I tested it with email / password, Facebook, Google and LinkedIn. If the email is not part of the scope, the callback is not fired.

[kbrandwijk]

@fdidron Ah, I saw the guard for that in your changes, but the penny didn't drop... Makes perfect sense.

[marktani]

what a great work, thanks everyone involved 🙏

[rcy]

I am getting an unexpected error when running the authenticateUser mutation that is shown in the example app after successfully authenticating with auth0. This is for users that do not already exist in graphcool.
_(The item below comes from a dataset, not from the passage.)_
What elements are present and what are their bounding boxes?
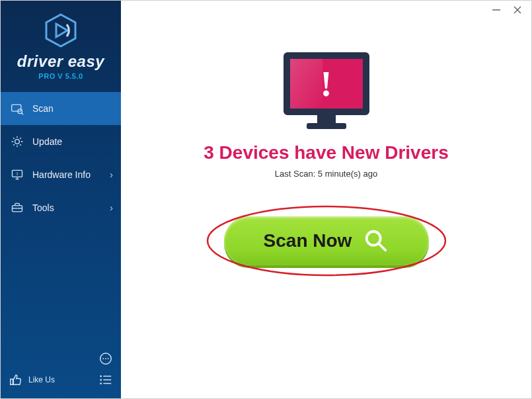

For those that do (they were created by the old auth0 integration), the authenticateUser mutation works as expected.

Here is the error:

{
  "data": null,
  "errors": [
    {
      "locations": [
        {
          "line": 2,
          "column": 5
        }
      ],
      "functionError": "An unexpected error occured",
      "path": [
        "authenticateUser"
      ],
      "code": 5001,
      "message": "function execution error: An unexpected error occured",
      "requestId": "us-west-2:simple:cj9qvxmh5pdf501992jmmni53"
    }
  ]
}

Any ideas how to debug this? I cannot find a backtrace or more details in the graphcool function call log.

[fabien0102]

Simple way: Add a console.log on each code branch ;)

BTW if you can try #121 it can be awesome to have real integration tests :wink:

[marktani]

The most common error I've seen so far, is that the User type in your service has some required fields that are not part of the createUser mutation used in the template. You might need to add those fields.

[rcy]

@marktani, that was it. I had email: String! in my User type, I updated my schema and it works as expected. Thanks everyone for their work on this!